Les progrès n’ont pas réduit l’incertitude. « L’accès à l’eau a sauvé des vies, en premier lieu celles d’enfants, mais le changement climatique érode ces avancées », rappelle Maria Neira, Directrice du département de l’environnement, du changement climatique et de la santé de l’OMS. La fréquence des sécheresses et des inondations exacerbent l’insécurité hydrique, perturbent les approvisionnements et dévastent des communautés.

De quoi justifier, aux yeux des auteurs du rapport, une mobilisation mondiale et un quadruplement des investissements par les Etats et par les organisations internationales, indispensables pour atteindre avant 2030 l’objectif de développement durable d’accès universel à l’eau potable. « Un prix faible à payer au regard des millions de vies sauvées », affirment-t-ils.

Une fillette boit de l'eau du robinet chez elle au Caire, en Egypte.
© UNICEF/Shehzad Noorani
Une fillette boit de l’eau du robinet chez elle au Caire, en Egypte.

Liens évidents entre l’accès à l’eau, santé et développement

Ce rapport sur l’Etat de l’eau dans le monde est le premier à mettre aussi précisément en valeur les liens entre l’eau, la santé et le développement, fournissant des recommandations aux gouvernements et aux partenaires internationaux assorties d’exemples de stratégies appliquées par divers pays visant à réaliser l’objectif d’accès universel à l’eau potable.

« L’investissement dans l’eau et l’assainissement est indispensable à la santé, à la croissance économique et à l’environnement. Des enfants en bonne santé deviennent des adultes bien portants qui contribuent mieux à l’économie et à la société », résume Saroj Khumar Jha, Directeur du département Water Global Practice du groupe Banque mondiale.

« Ce principe est au centre du projet Capital humain de la Banque mondiale, et le secteur privé doit mener des actions essentielles pour accélérer l’approvisionnement en eau et les services d’assainissement inclusifs et durables dans les zones urbaines et rurales », ajoute-t-il.

Besoin d’engagement politique et de bonne gouvernance de l’eau

L’OMS, l’UNICEF et la Banque mondiale insistent sur la nécessité d’un spectaculaire regain d’investissement et d’engagement politique, d’une part pour renforcer les institutions existantes par de meilleures législations et réglementations touchant la qualité des services et leurs contrôles.
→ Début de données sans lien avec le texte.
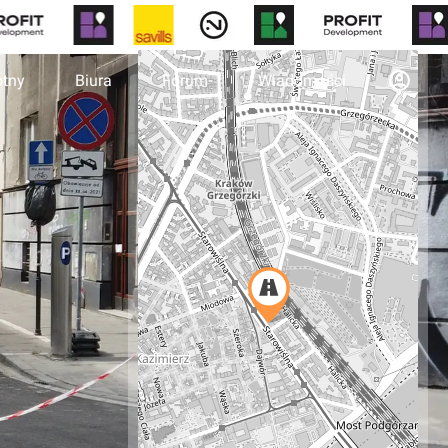
otny
Biura
Forum
Wiadomości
Les financements doivent aussi être accrus pour assurer un fonctionnement et une efficacité optimals.

Quant à l’augmentation des capacités, elle doit s’accompagner de la formation et de la promotion d’un personnel qualifié ainsi que d’un accès aux innovations technologiques. Ces efforts de gouvernance exigent aussi des progrès dans la collecte de données permettant de mieux comprendre les inégalités d’accès à l’eau potable et de contribuer à une meilleure prise de décision pour ce service vital.

« Nos efforts doivent s’intensifier pour assurer que tous peuvent bénéficier d’un accès fiable à l’eau », rappelle Maria Neira. « Il ne s’agit pas d’un luxe, mais d’un droit humain ».